Rodrigo Calvette, da Associação dos Trabalhadores de Tango Danza (TDD) acrescenta que a oferta de Festivales foi diversa: participação grátis para alguns, remuneração baixa para outros e alguma remuneração considerada satisfatória para uns poucos. “No nosso entendimento o tema excede a isso e tem a ver com discussões mais importantes, como a ausência de políticas que atendam a emergência cultural na cidade de Buenos Aires e a falta de um plano de contenção. Estamos em total abandono”.

Na ausência do Estado, os tangueiros se uniram e vêm fazendo um trabalho excepcional de ajuda aos profissionais mais necessitados, com distribuição de cestas básicas – mais de 60 foram entregues – e de ponte entre as pessoas que estão em melhores condições financeiras, com os mais necessitados, para ajuda financeira.

protesto de milongueiros no obelisco

Foto de Robert Serbinenko

Na carta divulgada pelos coletivos, eles apelam para uma reflexão por partes das autoridades correspondentes e um espaço de diálogo real para encontrar soluções. Buenos Aires tem 200 milongas que empregam 1500 pessoas, isso sem contar os trabalhadores das casas de show para turistas, casas de concertos, orquestras, corpos de bailes oficiais e academias de dança. Ninguém recebeu ajuda até agora.
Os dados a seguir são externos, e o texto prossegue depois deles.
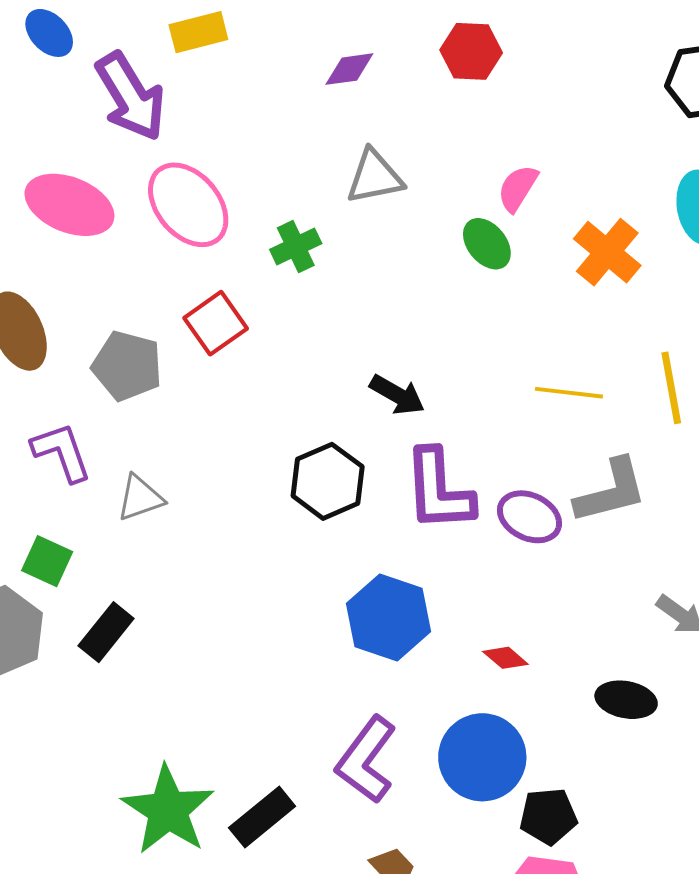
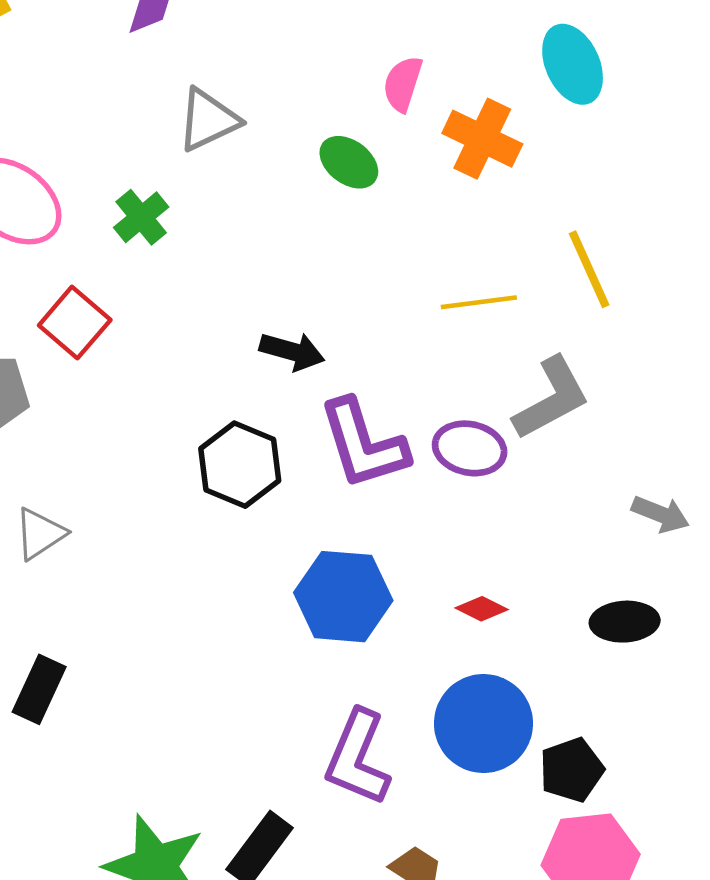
pink semicircle: (518, 188) -> (403, 84), moved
Dois consolidados espaços de ensino fecharam as portas: o DNI Tango (Almagro) e o Estúdio Mario Morales (San Telmo), além da milonga La Aurora (Abasto). Quase todas as milongas e academias funcionam em espaços alugados.
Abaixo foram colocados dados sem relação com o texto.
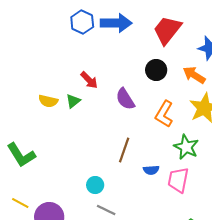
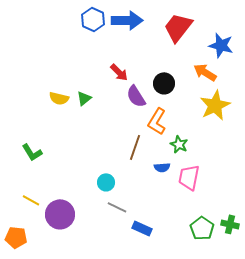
black circle: (156, 70) -> (164, 83), moved
red arrow: (89, 80) -> (119, 72), moved
orange L-shape: (164, 114) -> (157, 121), moved
green star: (186, 147) -> (179, 144), moved, size x0.7
green L-shape: (21, 155) -> (32, 152), size x0.7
Milongas e pandemia: atraso no subsídio

Outra reivindicação é o pagamento do subsídio BA Milonga, único programa de apoio do governo portenho às milongas, existente há três anos, criado depois de muita pressão dos tangueiros, mas que ainda não chegou este ano. Também dizem que foi negado o pedido de ajuda extraordinária, feito ao Ministério de Cultura da cidade.

Entre as atividades culturais, o tango foi uma das primeiras a suspender suas atividades em Buenos Aires, no dia 11 de março, mesma data em que Organização Mundial da Saúde (OMS) declarou como pandemia a COVID-19. E, por suas características – contato estreito, intenso fluxo de turistas, intercâmbio entre faixas etárias e muitos milongueiros de idade avançada – vai tardar para voltar.

De acordo com um levantamento feito pelo setor, pelo menos 15 mil pessoas foram afetadas pelo fechamento das atividades vinculadas ao tango.